Le septième jour, des députés parurent en habits de suppliants ; ils se bornaient à demander la vie des citoyens réfugiés dans la citadelle. Scipion leur accorda leur demande, exceptant toutefois de cette grâce les déserteurs romains qui avaient passé du côté des Carthaginois. Cinquante mille personnes, hommes, femmes, enfants et vieillards, sortirent ainsi de Byrsa.

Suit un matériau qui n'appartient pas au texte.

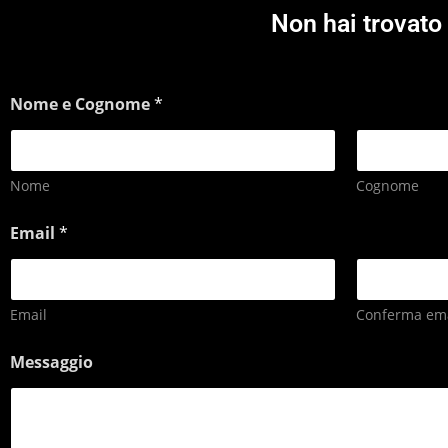
Non hai trovato 
Nome e Cognome
*
Nome
Cognome
Email
*
Email
Conferma ema
Messaggio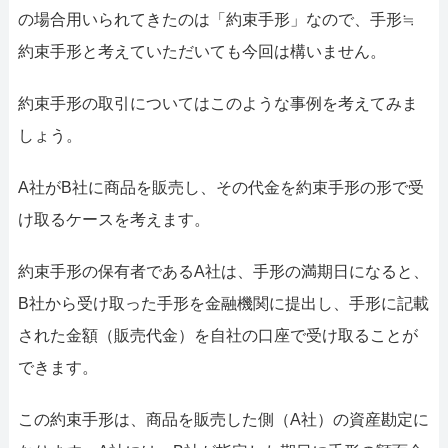
の場合用いられてきたのは「約束手形」なので、手形≒
約束手形と考えていただいても今回は構いません。
約束手形の取引についてはこのような事例を考えてみま
しょう。
A社がB社に商品を販売し、その代金を約束手形の形で受
け取るケースを考えます。
約束手形の保有者であるA社は、手形の満期日になると、
B社から受け取った手形を金融機関に提出し、手形に記載
された金額（販売代金）を自社の口座で受け取ることが
できます。
この約束手形は、商品を販売した側（A社）の資産勘定に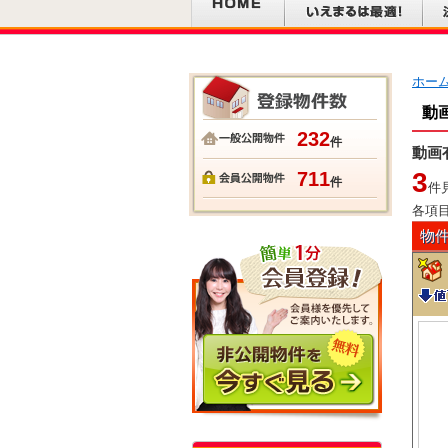
ホー
動
232
件
動画
3
711
件
件
各項
物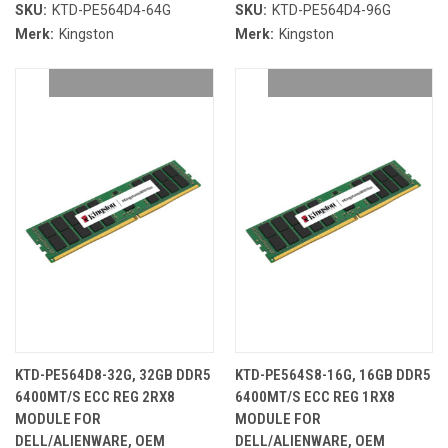
SKU:
KTD-PE564D4-64G
SKU:
KTD-PE564D4-96G
Merk:
Kingston
Merk:
Kingston
KTD-PE564D8-32G, 32GB DDR5
KTD-PE564S8-16G, 16GB DDR5
6400MT/S ECC REG 2RX8
6400MT/S ECC REG 1RX8
MODULE FOR
MODULE FOR
DELL/ALIENWARE, OEM
DELL/ALIENWARE, OEM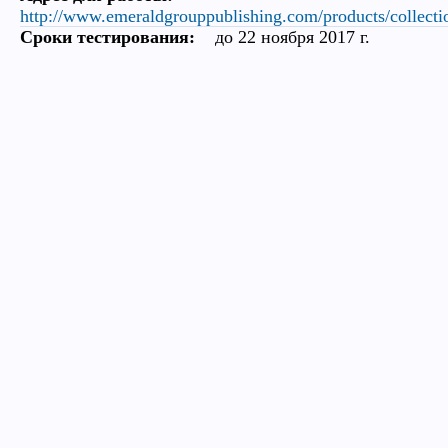
http://www.emeraldgrouppublishing.com/products/collecti
Сроки тестирования:
до 22 ноября 2017 г.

Au sommet de la citadelle s’élevait un temple consacré à Esculape. Les transfuges, au nombre de neuf cents, se retranchèrent dans ce temple. Asdrubal les commandait ; il avait avec lui sa femme et ses deux enfants. Cette troupe désespérée soutint quelque temps les efforts des Romains ; mais, chassée peu à peu des parvis du temple, elle se renferma dans le temple même. Alors Asdrubal, entraîné par l’amour de la vie, abandonnant secrètement ses compagnons d’infortune, sa femme et ses enfants, vint, un rameau d’olivier à la main, embrasser les genoux de Scipion. Scipion le fit aussitôt montrer aux transfuges. Ceux-ci, pleins de rage, mirent le feu au temple, en faisant contre Asdrubal d’horribles imprécations.

Comme les flammes commençaient à sortir de l’édifice, on vit paraître une femme couverte de ses plus beaux habits et tenant par la main deux enfants : c’était la femme d’Asdrubal. Elle promène ses regards sur les ennemis qui entouraient la citadelle, et reconnaissant Scipion : " Romain, s’écria-t-elle, je ne demande point au ciel qu’il exerce sur toi sa vengeance : tu ne fais que suivre les lois de la guerre ; mais puisses-tu, avec les divinités de mon pays, punir le perfide qui trahit sa femme, ses enfants, sa patrie et ses dieux ! Et toi, Asdrubal, Rome déjà prépare le châtiment de tes forfaits ! Indigne chef de Carthage, cours te faire traîner au char de ton vainqueur, tandis que ce feu va nous dérober, moi et mes enfants, à l’esclavage ! "

En achevant ces mots, elle égorge ses enfants, les jette dans les flammes, et s’y précipite après eux. Tous les transfuges imitent son exemple.